Cocolo is a term used in the Hispanic Caribbean to refer to Afro-Caribbean migrant descendants. The term originated in the Dominican Republic and is historically used to refer to the Anglophone Caribbean immigrants and their descendants and more rarely, towards those from the Francophone Caribbean. It is mainly used to refer to the migrants in San Pedro de Macorís, Puerto Plata, the Samaná Peninsula, and other Afro-descendants who arrived in the Atlantic coastal areas of the country in the late 1800s and early 1900s. At the time these migrants were culturally distinct from the lighter Dominicans who primarily lived in the northern interior of the country and had a high degree of colonial European ancestry.

The usage, outside the specific ethnicity of the Cocolos of San Pedro de Macorís, is vague, and at times the word can mean all black or all poorer people of any race living in less developed coastal areas. It can also be used to refer to those who identify with the Afro-Latino culture and music, such as palos, salsa and other Spanish Afro-Caribbean musical genres. The term is often used with pride to refer to oneself, yet can be taken as an insult when others use it.

==History==
The immigration of Cocolos began in the late 1800s with the rise and development of the sugar industry in the Dominican Republic, although immigrants are preferably placed in coastal communities with active ports (Sánchez, Samaná, Monte Cristi, Puerto Plata). The main Dominican ports were in the "North Band" so that a large majority of these immigrants came from the Bahamas and the Turks, especially in Puerto Plata, due to proximity. Many also came from Saint Kitts and Nevis, Dominica, Antigua, Anguilla, St. Vincent, Montserrat, Tortola, St. Croix, St. Thomas, Martinique, and Guadeloupe.
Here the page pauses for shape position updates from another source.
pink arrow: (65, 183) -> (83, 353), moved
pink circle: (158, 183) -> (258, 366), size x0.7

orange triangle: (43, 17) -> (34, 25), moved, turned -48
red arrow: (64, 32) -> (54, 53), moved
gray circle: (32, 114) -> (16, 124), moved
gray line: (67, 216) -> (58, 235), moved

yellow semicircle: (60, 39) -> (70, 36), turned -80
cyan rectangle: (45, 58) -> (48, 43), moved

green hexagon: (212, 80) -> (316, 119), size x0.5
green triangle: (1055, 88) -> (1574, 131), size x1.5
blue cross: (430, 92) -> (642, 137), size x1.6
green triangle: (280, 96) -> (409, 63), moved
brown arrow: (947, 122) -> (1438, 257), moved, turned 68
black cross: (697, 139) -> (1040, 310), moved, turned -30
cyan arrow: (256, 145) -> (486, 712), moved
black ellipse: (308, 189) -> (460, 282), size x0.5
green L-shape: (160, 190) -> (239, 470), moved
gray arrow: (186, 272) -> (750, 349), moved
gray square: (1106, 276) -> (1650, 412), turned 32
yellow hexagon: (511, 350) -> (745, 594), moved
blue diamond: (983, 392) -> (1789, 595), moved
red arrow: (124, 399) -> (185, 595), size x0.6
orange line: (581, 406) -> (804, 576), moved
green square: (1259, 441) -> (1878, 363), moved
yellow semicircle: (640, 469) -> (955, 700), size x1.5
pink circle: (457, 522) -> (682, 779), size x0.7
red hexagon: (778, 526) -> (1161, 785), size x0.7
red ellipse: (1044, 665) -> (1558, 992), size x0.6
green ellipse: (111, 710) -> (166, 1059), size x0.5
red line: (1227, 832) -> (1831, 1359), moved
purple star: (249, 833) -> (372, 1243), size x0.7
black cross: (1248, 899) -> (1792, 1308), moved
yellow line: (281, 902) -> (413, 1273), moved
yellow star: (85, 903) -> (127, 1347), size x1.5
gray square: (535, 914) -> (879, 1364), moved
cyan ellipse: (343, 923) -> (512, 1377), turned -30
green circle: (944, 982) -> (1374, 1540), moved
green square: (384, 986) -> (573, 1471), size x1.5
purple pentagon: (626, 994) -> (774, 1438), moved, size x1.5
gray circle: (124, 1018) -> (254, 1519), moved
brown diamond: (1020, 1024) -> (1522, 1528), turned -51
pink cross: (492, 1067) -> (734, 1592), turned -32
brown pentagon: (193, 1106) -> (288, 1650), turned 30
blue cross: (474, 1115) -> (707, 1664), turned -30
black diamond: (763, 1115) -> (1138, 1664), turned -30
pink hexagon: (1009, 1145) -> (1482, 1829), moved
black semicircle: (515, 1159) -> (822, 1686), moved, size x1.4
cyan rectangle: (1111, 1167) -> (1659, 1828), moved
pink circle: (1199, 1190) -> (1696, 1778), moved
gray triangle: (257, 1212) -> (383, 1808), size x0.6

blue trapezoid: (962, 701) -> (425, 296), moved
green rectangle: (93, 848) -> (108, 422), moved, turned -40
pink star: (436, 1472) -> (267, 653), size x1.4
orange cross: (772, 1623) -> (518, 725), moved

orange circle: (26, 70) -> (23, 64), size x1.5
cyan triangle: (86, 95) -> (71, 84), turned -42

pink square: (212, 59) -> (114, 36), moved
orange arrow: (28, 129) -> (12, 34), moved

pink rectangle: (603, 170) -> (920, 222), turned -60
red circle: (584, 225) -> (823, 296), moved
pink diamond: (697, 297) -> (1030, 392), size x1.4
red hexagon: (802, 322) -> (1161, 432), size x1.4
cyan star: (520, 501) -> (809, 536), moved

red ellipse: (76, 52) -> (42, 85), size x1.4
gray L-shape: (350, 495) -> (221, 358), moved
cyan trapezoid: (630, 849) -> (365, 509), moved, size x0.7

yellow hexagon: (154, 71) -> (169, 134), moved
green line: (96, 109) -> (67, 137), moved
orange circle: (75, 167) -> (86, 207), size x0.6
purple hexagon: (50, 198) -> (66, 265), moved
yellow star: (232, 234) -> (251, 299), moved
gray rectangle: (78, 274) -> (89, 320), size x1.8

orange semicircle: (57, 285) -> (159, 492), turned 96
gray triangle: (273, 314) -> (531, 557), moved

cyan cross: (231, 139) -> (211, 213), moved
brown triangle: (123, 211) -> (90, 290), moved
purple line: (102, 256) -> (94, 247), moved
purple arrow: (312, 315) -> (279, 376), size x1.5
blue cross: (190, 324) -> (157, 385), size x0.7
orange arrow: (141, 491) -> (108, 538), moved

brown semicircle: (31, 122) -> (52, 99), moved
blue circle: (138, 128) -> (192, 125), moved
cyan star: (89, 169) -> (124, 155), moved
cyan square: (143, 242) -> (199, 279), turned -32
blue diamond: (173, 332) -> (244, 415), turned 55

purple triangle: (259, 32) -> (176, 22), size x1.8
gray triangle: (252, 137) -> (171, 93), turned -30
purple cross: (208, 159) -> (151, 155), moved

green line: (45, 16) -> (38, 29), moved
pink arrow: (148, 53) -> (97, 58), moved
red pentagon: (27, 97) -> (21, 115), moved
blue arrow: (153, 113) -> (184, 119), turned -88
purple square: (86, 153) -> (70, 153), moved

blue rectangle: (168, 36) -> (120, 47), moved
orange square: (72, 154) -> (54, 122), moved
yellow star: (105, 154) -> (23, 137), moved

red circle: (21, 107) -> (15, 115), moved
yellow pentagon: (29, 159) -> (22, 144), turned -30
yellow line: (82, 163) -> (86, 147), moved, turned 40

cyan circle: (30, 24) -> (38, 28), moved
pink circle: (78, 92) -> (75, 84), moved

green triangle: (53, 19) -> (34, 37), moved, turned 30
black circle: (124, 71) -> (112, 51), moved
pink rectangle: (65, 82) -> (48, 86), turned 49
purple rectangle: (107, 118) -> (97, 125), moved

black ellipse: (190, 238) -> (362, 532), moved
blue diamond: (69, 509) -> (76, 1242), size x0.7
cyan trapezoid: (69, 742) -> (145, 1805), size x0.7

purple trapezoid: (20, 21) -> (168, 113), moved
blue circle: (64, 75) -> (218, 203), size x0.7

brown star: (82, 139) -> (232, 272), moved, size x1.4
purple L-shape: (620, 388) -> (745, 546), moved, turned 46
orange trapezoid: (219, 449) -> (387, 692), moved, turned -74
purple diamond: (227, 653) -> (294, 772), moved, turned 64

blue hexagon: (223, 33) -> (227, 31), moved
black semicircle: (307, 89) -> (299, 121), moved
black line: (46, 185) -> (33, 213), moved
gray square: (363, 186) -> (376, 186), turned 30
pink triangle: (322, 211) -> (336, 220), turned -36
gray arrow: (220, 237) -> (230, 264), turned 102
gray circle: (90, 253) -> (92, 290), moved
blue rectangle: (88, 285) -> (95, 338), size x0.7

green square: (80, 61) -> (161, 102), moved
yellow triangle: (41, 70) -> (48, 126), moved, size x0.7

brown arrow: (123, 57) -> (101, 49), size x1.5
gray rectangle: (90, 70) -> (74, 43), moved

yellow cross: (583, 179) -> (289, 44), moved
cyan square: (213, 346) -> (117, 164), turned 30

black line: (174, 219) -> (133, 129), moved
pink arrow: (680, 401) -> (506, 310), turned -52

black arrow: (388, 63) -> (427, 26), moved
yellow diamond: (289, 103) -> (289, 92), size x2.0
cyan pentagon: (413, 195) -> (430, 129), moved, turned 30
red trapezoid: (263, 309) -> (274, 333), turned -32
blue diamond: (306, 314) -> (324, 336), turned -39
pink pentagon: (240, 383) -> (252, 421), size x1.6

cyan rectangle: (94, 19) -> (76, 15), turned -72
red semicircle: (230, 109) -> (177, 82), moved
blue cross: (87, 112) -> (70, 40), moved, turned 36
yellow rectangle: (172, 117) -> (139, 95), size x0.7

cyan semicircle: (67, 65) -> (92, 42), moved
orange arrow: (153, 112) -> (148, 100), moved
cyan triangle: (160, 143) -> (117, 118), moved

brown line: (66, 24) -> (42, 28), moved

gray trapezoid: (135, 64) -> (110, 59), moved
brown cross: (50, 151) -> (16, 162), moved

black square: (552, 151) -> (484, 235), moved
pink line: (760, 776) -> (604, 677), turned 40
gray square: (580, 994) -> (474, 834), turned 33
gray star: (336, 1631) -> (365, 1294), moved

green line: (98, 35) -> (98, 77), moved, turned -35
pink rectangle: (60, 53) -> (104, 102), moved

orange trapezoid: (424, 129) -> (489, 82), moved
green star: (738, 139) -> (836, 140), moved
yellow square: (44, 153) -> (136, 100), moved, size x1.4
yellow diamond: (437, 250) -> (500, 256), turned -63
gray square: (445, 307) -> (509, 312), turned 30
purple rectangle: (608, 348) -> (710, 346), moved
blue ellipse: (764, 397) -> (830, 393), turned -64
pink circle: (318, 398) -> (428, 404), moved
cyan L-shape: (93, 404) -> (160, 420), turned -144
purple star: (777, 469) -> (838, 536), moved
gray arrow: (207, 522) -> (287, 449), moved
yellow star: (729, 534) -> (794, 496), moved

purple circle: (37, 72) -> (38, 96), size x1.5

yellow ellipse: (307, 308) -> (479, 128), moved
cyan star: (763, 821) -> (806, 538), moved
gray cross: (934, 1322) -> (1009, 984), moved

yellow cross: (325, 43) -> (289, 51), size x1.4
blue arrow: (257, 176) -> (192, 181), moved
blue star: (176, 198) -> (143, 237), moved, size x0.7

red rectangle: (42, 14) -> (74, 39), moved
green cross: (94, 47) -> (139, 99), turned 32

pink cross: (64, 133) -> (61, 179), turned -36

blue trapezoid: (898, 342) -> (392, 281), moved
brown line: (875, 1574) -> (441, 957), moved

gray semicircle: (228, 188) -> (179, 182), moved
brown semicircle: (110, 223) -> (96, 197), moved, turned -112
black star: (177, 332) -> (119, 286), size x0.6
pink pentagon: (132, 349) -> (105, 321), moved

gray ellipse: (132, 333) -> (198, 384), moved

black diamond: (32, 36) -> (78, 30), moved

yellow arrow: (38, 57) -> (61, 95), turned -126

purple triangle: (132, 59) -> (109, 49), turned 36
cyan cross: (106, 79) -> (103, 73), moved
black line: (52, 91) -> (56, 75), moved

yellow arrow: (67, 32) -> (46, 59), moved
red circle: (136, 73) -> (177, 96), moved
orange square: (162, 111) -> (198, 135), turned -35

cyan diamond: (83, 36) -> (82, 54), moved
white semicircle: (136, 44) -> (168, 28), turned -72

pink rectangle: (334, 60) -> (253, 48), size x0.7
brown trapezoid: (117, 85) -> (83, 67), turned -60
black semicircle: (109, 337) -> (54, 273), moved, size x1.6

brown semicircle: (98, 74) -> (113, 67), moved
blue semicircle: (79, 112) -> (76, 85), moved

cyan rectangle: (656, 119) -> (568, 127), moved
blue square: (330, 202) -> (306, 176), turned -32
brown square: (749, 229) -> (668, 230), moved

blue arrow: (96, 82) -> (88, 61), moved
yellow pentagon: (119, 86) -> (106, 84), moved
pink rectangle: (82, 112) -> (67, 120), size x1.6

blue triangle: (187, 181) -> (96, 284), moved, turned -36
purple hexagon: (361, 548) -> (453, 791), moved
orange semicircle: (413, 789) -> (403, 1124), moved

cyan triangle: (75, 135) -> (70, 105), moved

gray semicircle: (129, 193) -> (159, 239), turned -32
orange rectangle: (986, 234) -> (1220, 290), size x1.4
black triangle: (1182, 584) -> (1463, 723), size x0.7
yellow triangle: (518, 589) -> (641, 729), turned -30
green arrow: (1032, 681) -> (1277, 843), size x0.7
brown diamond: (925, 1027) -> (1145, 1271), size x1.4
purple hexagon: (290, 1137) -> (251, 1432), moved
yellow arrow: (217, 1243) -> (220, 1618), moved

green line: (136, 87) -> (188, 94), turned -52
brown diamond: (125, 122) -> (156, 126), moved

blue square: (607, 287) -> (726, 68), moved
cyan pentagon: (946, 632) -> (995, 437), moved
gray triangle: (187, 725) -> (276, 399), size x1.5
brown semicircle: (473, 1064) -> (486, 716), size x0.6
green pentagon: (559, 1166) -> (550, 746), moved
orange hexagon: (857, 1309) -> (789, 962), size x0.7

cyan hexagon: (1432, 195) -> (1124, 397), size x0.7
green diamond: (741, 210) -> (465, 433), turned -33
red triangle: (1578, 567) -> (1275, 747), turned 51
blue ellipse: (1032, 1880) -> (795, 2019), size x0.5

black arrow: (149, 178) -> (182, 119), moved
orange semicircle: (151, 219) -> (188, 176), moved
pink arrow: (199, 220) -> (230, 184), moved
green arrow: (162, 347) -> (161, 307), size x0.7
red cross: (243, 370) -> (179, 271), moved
The first Turks and Caicos Islander immigrants began arriving in Puerto Plata after the Dominican War of Restoration, long before the modern sugar industry was established. There were carpenters, blacksmiths and schoolteachers who emigrated due to the economic crisis in the Bahamas and Turks and Caicos. Many also came as stevedores on the Clyde Steamship Company boat line, which dominated trade for many years. When the railroad of Puerto Plata-Santiago was built in the late 19th century, many came from these islands to work on the railroad as well as others from Saint Thomas, which was then a Danish colony. These people also settled in large numbers in Puerto Plata.

==Culture==

Since the Dominican Republic was a predominantly Hispanic Roman Catholic nation, the Cocolos thus needed to establish their own religious, social, and community centers. These were of various sects and were mainly founded in La Romana, Puerto Plata and San Pedro de Macorís.

Protestant denominations that were introduced by Cocolos include the Anglican Church, established in 1897 in San Pedro de Macorís, and now known as the Dominican Episcopal Church; Apostolic Faith, which began operations in 1930; the Moravian Church (now Evangelical Dominican Church) established in 1907 in San Pedro de Macorís; and the African Methodist Episcopal Church, which began their services in San Pedro de Macoris.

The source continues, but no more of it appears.